Question

A parallel plate capacitor with circular plates and a capacitance C has the radius of each plate doubled, and the distance between the plates doubled. What is the new capacitance?

A. $\dfrac{C}{2}$
B. $C$
C. $2C$
D. $4C$

Answer 1

In this question, it is said that the radius and the distance between the plates are doubled for a capacitor so first, we will find the initial capacitance for circular plates and then we will compare this with the capacitance of the new capacitor.

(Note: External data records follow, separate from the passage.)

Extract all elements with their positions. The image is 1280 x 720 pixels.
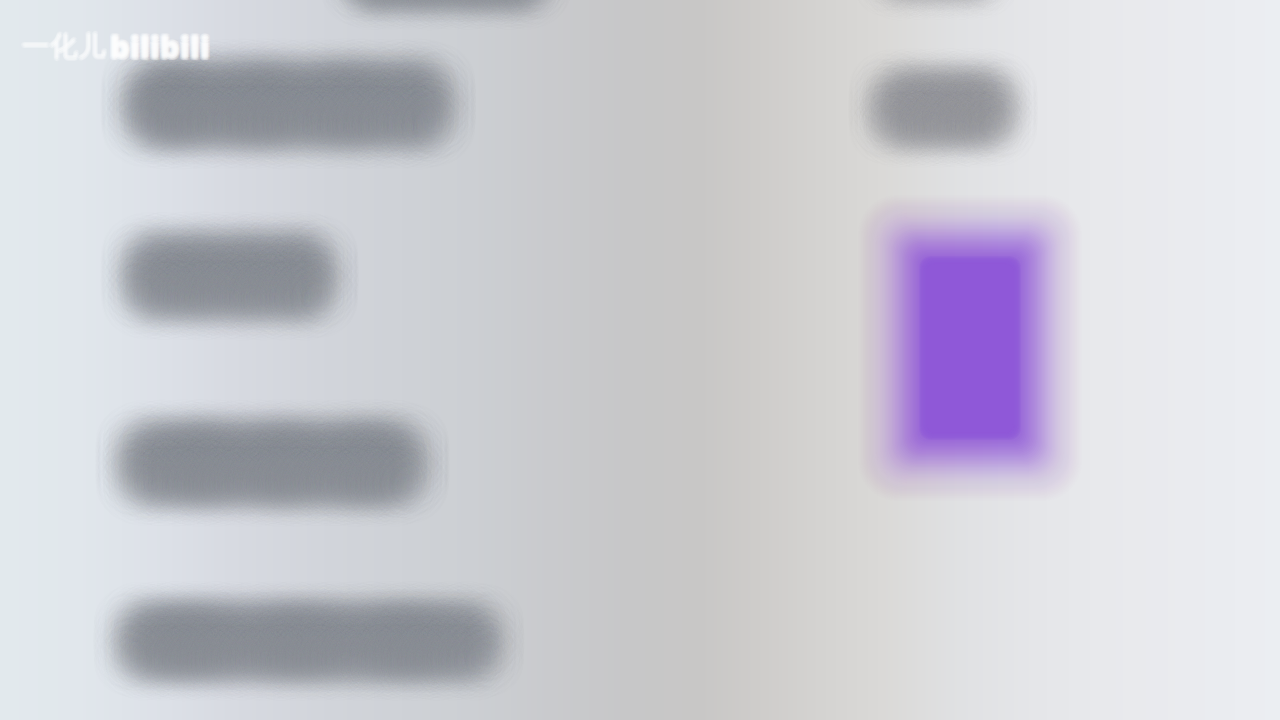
staticText: 一化儿 — [20, 28, 104, 63]
staticText — [108, 34, 112, 56]
staticText: bilibili — [112, 25, 212, 65]
staticText — [105, 34, 109, 55]
staticText — [105, 38, 109, 59]
staticText: bilibili — [110, 26, 210, 67]
staticText: bilibili — [110, 24, 210, 65]
staticText: 一化儿 — [24, 28, 108, 62]
staticText: bilibili — [110, 28, 210, 69]
staticText — [104, 36, 108, 58]
staticText — [108, 37, 112, 58]
staticText: 一化儿 — [21, 27, 105, 62]
staticText: 一化儿 — [22, 27, 106, 62]
staticText: 一化儿 — [22, 31, 106, 66]
staticText: bilibili — [112, 27, 212, 68]
staticText: 一化儿 — [21, 31, 105, 65]
staticText: 一化儿 — [24, 30, 108, 65]
staticText: 一化儿 — [20, 30, 104, 64]
staticText — [104, 35, 108, 56]
staticText: 一化儿 — [22, 29, 106, 64]
staticText: bilibili — [108, 27, 208, 67]
staticText: bilibili — [108, 25, 208, 66]
staticText: bilibili — [109, 28, 209, 68]
staticText: bilibili — [109, 24, 209, 65]
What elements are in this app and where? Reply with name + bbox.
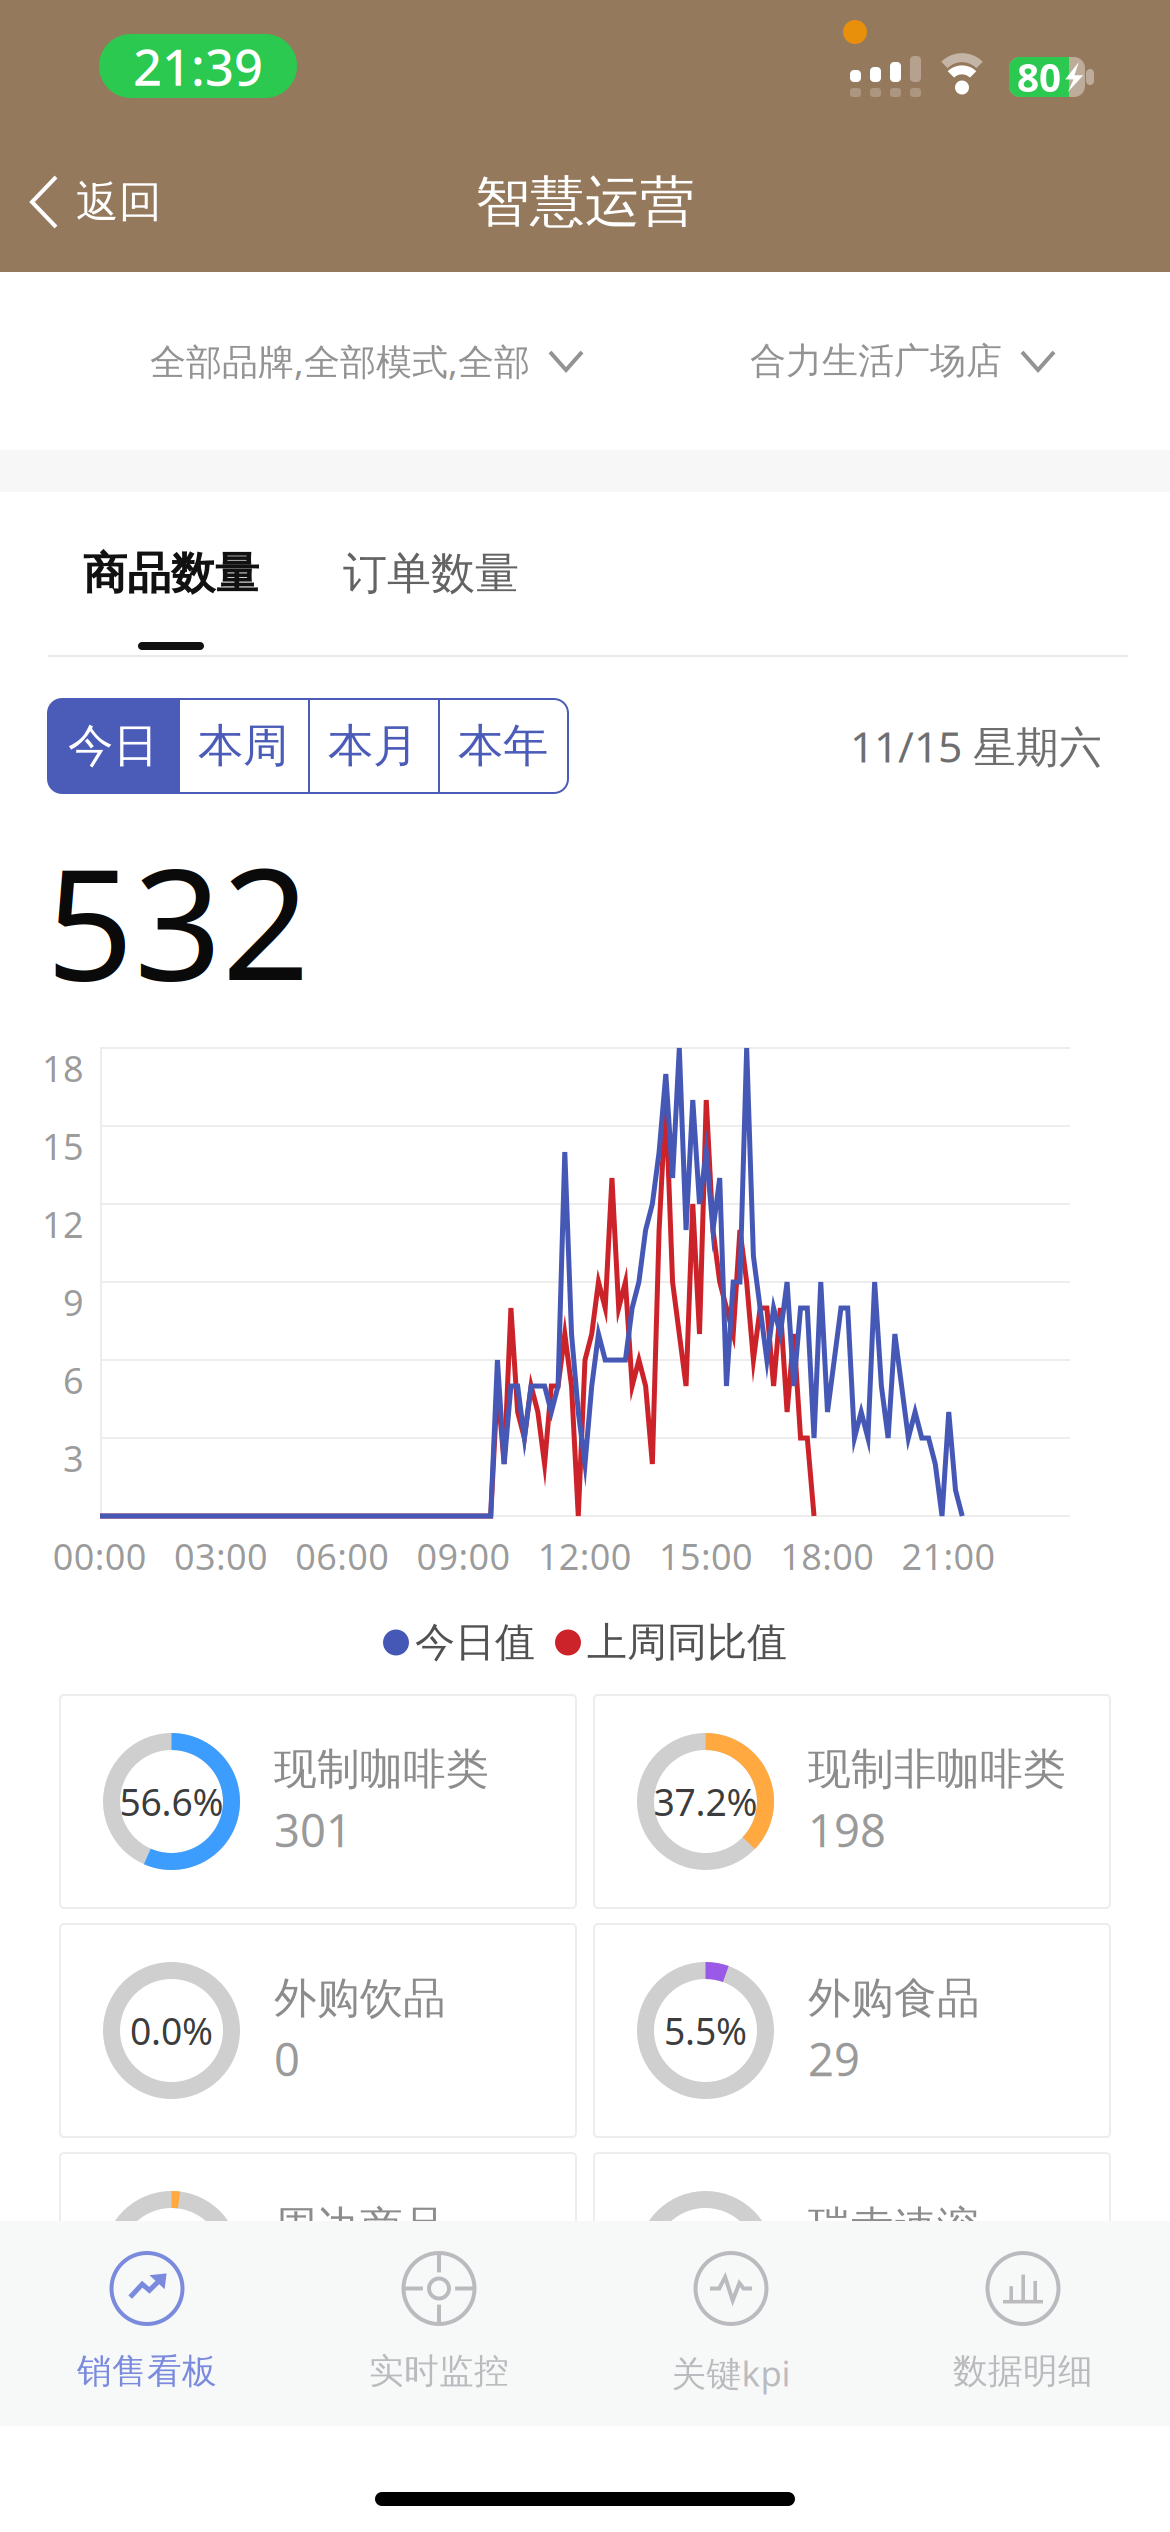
staticText: 15 xyxy=(42,1122,84,1170)
staticText: 301 xyxy=(274,1800,352,1860)
staticText: 瑞幸速溶 xyxy=(808,2201,980,2254)
staticText: 现制咖啡类 xyxy=(274,1743,489,1796)
staticText: 198 xyxy=(808,1800,886,1860)
staticText: 15:00 xyxy=(659,1532,753,1580)
button[interactable] xyxy=(594,2153,1110,2366)
button[interactable]: 商品数量 xyxy=(78,492,264,655)
staticText: 合力生活广场店 xyxy=(750,339,1002,383)
staticText: 本年 xyxy=(458,718,548,774)
staticText: 80 xyxy=(1017,51,1061,103)
staticText: 18:00 xyxy=(780,1532,874,1580)
staticText: 3 xyxy=(63,1434,84,1482)
button[interactable]: 本周 xyxy=(178,699,308,793)
staticText: 12:00 xyxy=(538,1532,632,1580)
staticText: 03:00 xyxy=(174,1532,268,1580)
staticText: 12 xyxy=(42,1200,84,1248)
button[interactable]: 56.6% xyxy=(60,1695,576,1908)
button[interactable]: 37.2% xyxy=(594,1695,1110,1908)
staticText: 订单数量 xyxy=(343,546,519,600)
staticText: 实时监控 xyxy=(369,2350,509,2393)
staticText: 全部品牌,全部模式,全部 xyxy=(150,337,530,385)
staticText: 现制非咖啡类 xyxy=(808,1743,1066,1796)
button[interactable]: 全部品牌,全部模式,全部 xyxy=(150,272,586,450)
staticText: 21:39 xyxy=(133,32,263,100)
staticText: 29 xyxy=(808,2029,860,2089)
staticText: 周边商品 xyxy=(274,2201,446,2254)
staticText: 21:00 xyxy=(901,1532,995,1580)
staticText: 18 xyxy=(42,1044,84,1092)
button[interactable]: 返回 xyxy=(0,132,192,272)
staticText: 销售看板 xyxy=(77,2350,217,2393)
staticText: 数据明细 xyxy=(953,2350,1093,2393)
staticText: 商品数量 xyxy=(83,546,259,600)
staticText: 11/15 星期六 xyxy=(850,718,1102,774)
button[interactable]: 实时监控 xyxy=(293,2251,585,2415)
staticText: 关键kpi xyxy=(672,2350,790,2396)
staticText: 56.6% xyxy=(120,1777,224,1826)
staticText: 00:00 xyxy=(53,1532,147,1580)
button[interactable]: 0.0% xyxy=(60,1924,576,2137)
staticText: 06:00 xyxy=(295,1532,389,1580)
staticText: 智慧运营 xyxy=(475,168,695,236)
button[interactable]: 订单数量 xyxy=(338,492,524,655)
staticText: 6 xyxy=(63,1356,84,1404)
staticText: 外购饮品 xyxy=(274,1972,446,2025)
staticText: 本周 xyxy=(198,718,288,774)
staticText: 上周同比值 xyxy=(587,1618,787,1667)
staticText: 返回 xyxy=(76,176,162,228)
staticText: 0 xyxy=(274,2029,300,2089)
staticText: 37.2% xyxy=(654,1777,758,1826)
button[interactable]: 本年 xyxy=(438,699,568,793)
staticText: 本月 xyxy=(328,718,418,774)
button[interactable]: 数据明细 xyxy=(877,2251,1169,2415)
button[interactable]: 今日 xyxy=(48,699,178,793)
staticText: 今日 xyxy=(68,718,158,774)
staticText: 09:00 xyxy=(416,1532,510,1580)
staticText: 9 xyxy=(63,1278,84,1326)
button[interactable]: 销售看板 xyxy=(1,2251,293,2415)
staticText: 0.0% xyxy=(130,2006,213,2055)
button[interactable]: 合力生活广场店 xyxy=(750,272,1062,450)
staticText: 今日值 xyxy=(415,1618,535,1667)
button[interactable] xyxy=(60,2153,576,2366)
staticText: 532 xyxy=(46,819,310,1022)
button[interactable]: 关键kpi xyxy=(585,2251,877,2415)
button[interactable]: 5.5% xyxy=(594,1924,1110,2137)
button[interactable]: 本月 xyxy=(308,699,438,793)
staticText: 外购食品 xyxy=(808,1972,980,2025)
staticText: 5.5% xyxy=(664,2006,747,2055)
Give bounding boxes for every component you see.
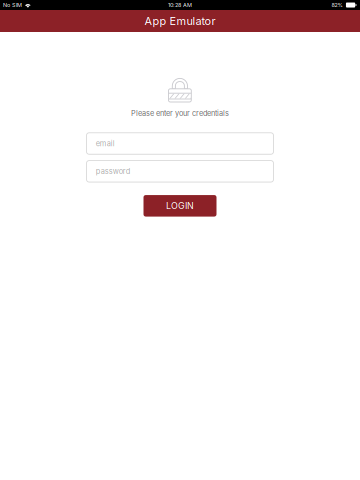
staticText: password (96, 167, 131, 176)
staticText: No SIM (3, 2, 22, 8)
staticText: 82% (332, 2, 342, 8)
staticText: 10:28 AM (168, 2, 192, 8)
staticText: App Emulator (144, 14, 216, 28)
staticText: email (96, 139, 115, 148)
button[interactable]: LOGIN (144, 195, 216, 217)
staticText: Please enter your credentials (131, 109, 229, 118)
staticText: LOGIN (166, 200, 194, 211)
button[interactable]: email (86, 133, 274, 154)
button[interactable]: password (86, 161, 274, 182)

Complete step by step answer:
The initial distance between the plates $= d$
Initial radius of each plate$= r$
So the area of the circular plate will be $A = \pi {r^2}$
Now as we know that the capacitance for a parallel plate capacitance is given by the formula$C = \dfrac{{{ \in _0}A}}{d} - - (i)$
So we can write the capacitance for parallel circular plates as
$C = \dfrac{{{ \in _0}\left( {\pi {r^2}} \right)}}{d} - - (ii)$
Now it is said that that radius of each plate is doubled and also the distance between the plates doubled, so the
The new radius of the circular plate for the capacitor is $r' = 2r$
New distance between the plates $= d' = 2d$
So the area of the parallel circular plates become$A' = \pi {\left( {2r} \right)^2} = 4\pi {r^2} = 4A$
Hence the capacitance for the new circular plates become

$$C' = \dfrac{{{ \in _0}A'}}{{d'}} \\\ = \dfrac{{{ \in _0}4A}}{{2d}} \\\ = 2\dfrac{{{ \in _0}A}}{d} \\\$$

Now since $C = \dfrac{{{ \in _0}A}}{d}$from equation (i), hence we can write
$C' = 2C$
Hence we can say the capacitance becomes doubled.

So, the correct answer is “Option C”.

Note:
Students must know that the capacitance for parallel plate capacitors is directly proportional to the area of the plates so capacitance will vary directly with the increase or decrease in the area of the plates. Capacitance for a parallel plate capacitance is given by the formula $C = \dfrac{{{ \in _0}A}}{d}$, where A is the area of the parallel plate, d is the distance between the parallel plates and ${ \in _0}$ is the permittivity of the free space.